__YOUR INSTRUCTIONS__. Output all entries verbatim, dropping pictures.
Start of Block
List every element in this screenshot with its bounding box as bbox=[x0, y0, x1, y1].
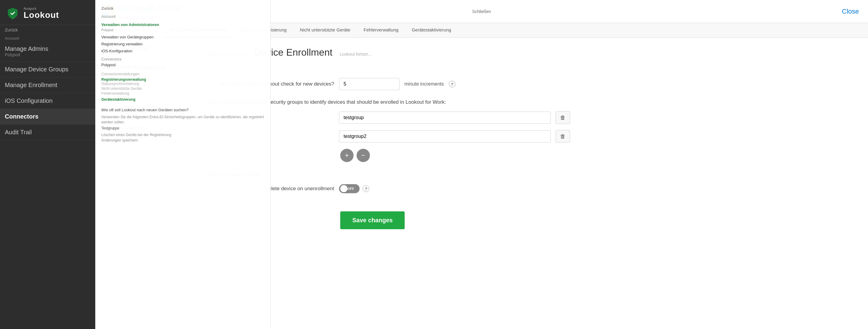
popup-sub-nav: Connectoreinstellungen Registrierungsver… bbox=[101, 72, 264, 102]
manage-admins-label: Manage Admins bbox=[5, 45, 90, 52]
toggle-help-icon[interactable]: ? bbox=[363, 185, 369, 192]
lookout-fortsett-label: Lookout fortset... bbox=[340, 52, 371, 57]
toggle-thumb bbox=[340, 185, 347, 192]
audit-trail-label: Audit Trail bbox=[5, 129, 32, 135]
main-content: Microsoft Intune Geräteregistrierung Sch… bbox=[95, 0, 868, 329]
sidebar-item-manage-enrollment[interactable]: Manage Enrollment bbox=[0, 77, 95, 93]
header-close-button[interactable]: Close bbox=[842, 7, 859, 15]
add-remove-row: + − bbox=[340, 149, 853, 162]
ios-config-label: iOS Configuration bbox=[5, 97, 53, 104]
popup-nicht-unterstuetzt: Nicht unterstützte Geräte bbox=[101, 87, 264, 91]
popup-item-ios-config[interactable]: iOS-Konfiguration bbox=[101, 47, 264, 55]
delete-device-row: Delete device on unenrollment OFF ? bbox=[207, 184, 853, 193]
popup-status-sync: Statussynchronisierung bbox=[101, 81, 264, 86]
right-panel: MAIN SETTINGS Device Enrollment Lookout … bbox=[192, 38, 868, 329]
sidebar-item-audit-trail[interactable]: Audit Trail bbox=[0, 125, 95, 140]
add-icon: + bbox=[345, 152, 349, 159]
toggle-container: OFF ? bbox=[339, 184, 369, 193]
popup-panel: Zurück Account Verwalten von Administrat… bbox=[95, 0, 271, 329]
account-section-label: Account bbox=[0, 35, 95, 41]
popup-registrierung[interactable]: Registrierungsverwaltung bbox=[101, 77, 264, 81]
sidebar-item-connectors[interactable]: Connectors bbox=[0, 109, 95, 125]
popup-testgruppe: Testgruppe bbox=[101, 126, 264, 130]
save-changes-button[interactable]: Save changes bbox=[340, 211, 405, 229]
popup-connectors-label: Connectors bbox=[101, 57, 264, 61]
device-deactivation-section: Device Deactivation Delete device on une… bbox=[207, 171, 853, 193]
sub-nav-unsupported-devices[interactable]: Nicht unterstützte Geräte bbox=[293, 23, 357, 37]
group1-row: 🗑 bbox=[207, 111, 853, 124]
manage-enrollment-label: Manage Enrollment bbox=[5, 81, 57, 88]
schliessen-label: Schließen bbox=[472, 9, 491, 14]
group1-delete-button[interactable]: 🗑 bbox=[556, 111, 570, 124]
popup-loeschen: Löschen eines Geräts bei der Registrieru… bbox=[101, 133, 264, 137]
group2-input[interactable] bbox=[339, 130, 551, 142]
remove-group-button[interactable]: − bbox=[356, 149, 370, 162]
popup-connector-einst: Connectoreinstellungen bbox=[101, 72, 264, 76]
logo-text: Lookout bbox=[24, 10, 59, 20]
device-deactivation-subtitle: Device Deactivation bbox=[207, 171, 853, 178]
toggle-off-label: OFF bbox=[347, 187, 354, 191]
remove-icon: − bbox=[362, 152, 365, 159]
delete-icon-1: 🗑 bbox=[560, 114, 565, 121]
add-group-button[interactable]: + bbox=[340, 149, 353, 162]
popup-item-manage-enrollment[interactable]: Registrierung verwalten bbox=[101, 40, 264, 47]
sidebar-item-manage-admins[interactable]: Manage Admins Polypod bbox=[0, 41, 95, 62]
popup-fehler: Fehlerverwaltung bbox=[101, 91, 264, 96]
delete-icon-2: 🗑 bbox=[560, 133, 565, 140]
popup-verwenden: Verwenden Sie die folgenden Entra-ID-Sic… bbox=[101, 114, 264, 125]
popup-account-label: Account bbox=[101, 14, 264, 19]
unsupported-devices-tab-label: Nicht unterstützte Geräte bbox=[300, 27, 350, 32]
error-management-tab-label: Fehlerverwaltung bbox=[364, 27, 398, 32]
minute-increments-label: minute increments bbox=[404, 81, 444, 87]
popup-item-manage-device-groups[interactable]: Verwalten von Gerätegruppen bbox=[101, 34, 264, 40]
app-name-label: Ausguck bbox=[24, 7, 59, 10]
entra-label-row: Use the following Entra ID security grou… bbox=[207, 96, 853, 105]
group2-delete-button[interactable]: 🗑 bbox=[556, 130, 570, 143]
popup-aenderungen: Änderungen speichern bbox=[101, 138, 264, 142]
popup-polypod-label: Polypod bbox=[101, 28, 264, 32]
device-deactivation-tab-label: Gerätestaktivierung bbox=[412, 27, 451, 32]
popup-gerateaktiv[interactable]: Gerätestaktivierung bbox=[101, 97, 264, 102]
popup-back-label[interactable]: Zurück bbox=[101, 6, 114, 10]
manage-device-groups-label: Manage Device Groups bbox=[5, 66, 68, 73]
interval-help-icon[interactable]: ? bbox=[449, 81, 456, 88]
check-interval-row: How often should Lookout check for new d… bbox=[207, 78, 853, 90]
popup-item-polypod[interactable]: Polypod bbox=[101, 61, 264, 68]
popup-item-manage-admins[interactable]: Verwalten von Administratoren bbox=[101, 21, 264, 28]
sidebar-item-ios-config[interactable]: iOS Configuration bbox=[0, 93, 95, 109]
manage-admins-sub: Polypod bbox=[5, 52, 90, 57]
lookout-logo-icon bbox=[5, 5, 21, 21]
popup-header: Zurück bbox=[101, 6, 264, 10]
sub-nav-error-management[interactable]: Fehlerverwaltung bbox=[357, 23, 405, 37]
interval-input[interactable] bbox=[339, 78, 400, 90]
sidebar-item-manage-device-groups[interactable]: Manage Device Groups bbox=[0, 62, 95, 77]
sidebar: Ausguck Lookout Zurück Account Manage Ad… bbox=[0, 0, 95, 329]
sidebar-logo: Ausguck Lookout bbox=[0, 0, 95, 25]
popup-wie-oft: Wie oft soll Lookout nach neuen Geräten … bbox=[101, 108, 264, 112]
sub-nav-device-deactivation[interactable]: Gerätestaktivierung bbox=[405, 23, 458, 37]
delete-device-toggle[interactable]: OFF bbox=[339, 184, 360, 193]
connectors-label: Connectors bbox=[5, 113, 38, 120]
sidebar-back-link[interactable]: Zurück bbox=[0, 25, 95, 35]
group1-input[interactable] bbox=[339, 111, 551, 124]
group2-row: 🗑 bbox=[207, 130, 853, 143]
End of Block
__WRITTEN ANSWER__.
List every element in this screenshot with its bounding box as bbox=[x0, y0, x1, y1].
popup-sub-nav: Connectoreinstellungen Registrierungsver… bbox=[101, 72, 264, 102]
manage-admins-label: Manage Admins bbox=[5, 45, 90, 52]
toggle-help-icon[interactable]: ? bbox=[363, 185, 369, 192]
lookout-fortsett-label: Lookout fortset... bbox=[340, 52, 371, 57]
toggle-thumb bbox=[340, 185, 347, 192]
audit-trail-label: Audit Trail bbox=[5, 129, 32, 135]
main-content: Microsoft Intune Geräteregistrierung Sch… bbox=[95, 0, 868, 329]
sidebar-item-manage-enrollment[interactable]: Manage Enrollment bbox=[0, 77, 95, 93]
header-close-button[interactable]: Close bbox=[842, 7, 859, 15]
add-remove-row: + − bbox=[340, 149, 853, 162]
ios-config-label: iOS Configuration bbox=[5, 97, 53, 104]
popup-nicht-unterstuetzt: Nicht unterstützte Geräte bbox=[101, 87, 264, 91]
popup-item-ios-config[interactable]: iOS-Konfiguration bbox=[101, 47, 264, 55]
delete-device-row: Delete device on unenrollment OFF ? bbox=[207, 184, 853, 193]
popup-status-sync: Statussynchronisierung bbox=[101, 81, 264, 86]
right-panel: MAIN SETTINGS Device Enrollment Lookout … bbox=[192, 38, 868, 329]
sidebar-item-audit-trail[interactable]: Audit Trail bbox=[0, 125, 95, 140]
add-icon: + bbox=[345, 152, 349, 159]
toggle-container: OFF ? bbox=[339, 184, 369, 193]
popup-panel: Zurück Account Verwalten von Administrat… bbox=[95, 0, 271, 329]
account-section-label: Account bbox=[0, 35, 95, 41]
popup-registrierung[interactable]: Registrierungsverwaltung bbox=[101, 77, 264, 81]
sidebar-item-connectors[interactable]: Connectors bbox=[0, 109, 95, 125]
popup-testgruppe: Testgruppe bbox=[101, 126, 264, 130]
save-changes-button[interactable]: Save changes bbox=[340, 211, 405, 229]
popup-connectors-label: Connectors bbox=[101, 57, 264, 61]
device-deactivation-section: Device Deactivation Delete device on une… bbox=[207, 171, 853, 193]
sub-nav-unsupported-devices[interactable]: Nicht unterstützte Geräte bbox=[293, 23, 357, 37]
group1-row: 🗑 bbox=[207, 111, 853, 124]
manage-enrollment-label: Manage Enrollment bbox=[5, 81, 57, 88]
schliessen-label: Schließen bbox=[472, 9, 491, 14]
group1-delete-button[interactable]: 🗑 bbox=[556, 111, 570, 124]
popup-loeschen: Löschen eines Geräts bei der Registrieru… bbox=[101, 133, 264, 137]
group2-input[interactable] bbox=[339, 130, 551, 142]
remove-group-button[interactable]: − bbox=[356, 149, 370, 162]
popup-connector-einst: Connectoreinstellungen bbox=[101, 72, 264, 76]
logo-text: Lookout bbox=[24, 10, 59, 20]
device-deactivation-subtitle: Device Deactivation bbox=[207, 171, 853, 178]
toggle-off-label: OFF bbox=[347, 187, 354, 191]
remove-icon: − bbox=[362, 152, 365, 159]
delete-icon-1: 🗑 bbox=[560, 114, 565, 121]
add-group-button[interactable]: + bbox=[340, 149, 353, 162]
popup-item-manage-enrollment[interactable]: Registrierung verwalten bbox=[101, 40, 264, 47]
sidebar-item-manage-admins[interactable]: Manage Admins Polypod bbox=[0, 41, 95, 62]
popup-fehler: Fehlerverwaltung bbox=[101, 91, 264, 96]
delete-icon-2: 🗑 bbox=[560, 133, 565, 140]
popup-verwenden: Verwenden Sie die folgenden Entra-ID-Sic… bbox=[101, 114, 264, 125]
popup-account-label: Account bbox=[101, 14, 264, 19]
unsupported-devices-tab-label: Nicht unterstützte Geräte bbox=[300, 27, 350, 32]
error-management-tab-label: Fehlerverwaltung bbox=[364, 27, 398, 32]
minute-increments-label: minute increments bbox=[404, 81, 444, 87]
popup-item-manage-device-groups[interactable]: Verwalten von Gerätegruppen bbox=[101, 34, 264, 40]
app-name-label: Ausguck bbox=[24, 7, 59, 10]
entra-label-row: Use the following Entra ID security grou… bbox=[207, 96, 853, 105]
group2-delete-button[interactable]: 🗑 bbox=[556, 130, 570, 143]
popup-aenderungen: Änderungen speichern bbox=[101, 138, 264, 142]
popup-polypod-label: Polypod bbox=[101, 28, 264, 32]
device-deactivation-tab-label: Gerätestaktivierung bbox=[412, 27, 451, 32]
popup-gerateaktiv[interactable]: Gerätestaktivierung bbox=[101, 97, 264, 102]
popup-back-label[interactable]: Zurück bbox=[101, 6, 114, 10]
manage-device-groups-label: Manage Device Groups bbox=[5, 66, 68, 73]
interval-help-icon[interactable]: ? bbox=[449, 81, 456, 88]
check-interval-row: How often should Lookout check for new d… bbox=[207, 78, 853, 90]
popup-item-polypod[interactable]: Polypod bbox=[101, 61, 264, 68]
popup-item-manage-admins[interactable]: Verwalten von Administratoren bbox=[101, 21, 264, 28]
sidebar-item-ios-config[interactable]: iOS Configuration bbox=[0, 93, 95, 109]
manage-admins-sub: Polypod bbox=[5, 52, 90, 57]
lookout-logo-icon bbox=[5, 5, 21, 21]
popup-header: Zurück bbox=[101, 6, 264, 10]
sub-nav-error-management[interactable]: Fehlerverwaltung bbox=[357, 23, 405, 37]
interval-input[interactable] bbox=[339, 78, 400, 90]
sidebar-item-manage-device-groups[interactable]: Manage Device Groups bbox=[0, 62, 95, 77]
sidebar: Ausguck Lookout Zurück Account Manage Ad… bbox=[0, 0, 95, 329]
sidebar-logo: Ausguck Lookout bbox=[0, 0, 95, 25]
popup-wie-oft: Wie oft soll Lookout nach neuen Geräten … bbox=[101, 108, 264, 112]
sub-nav-device-deactivation[interactable]: Gerätestaktivierung bbox=[405, 23, 458, 37]
delete-device-toggle[interactable]: OFF bbox=[339, 184, 360, 193]
connectors-label: Connectors bbox=[5, 113, 38, 120]
sidebar-back-link[interactable]: Zurück bbox=[0, 25, 95, 35]
group1-input[interactable] bbox=[339, 111, 551, 124]
group2-row: 🗑 bbox=[207, 130, 853, 143]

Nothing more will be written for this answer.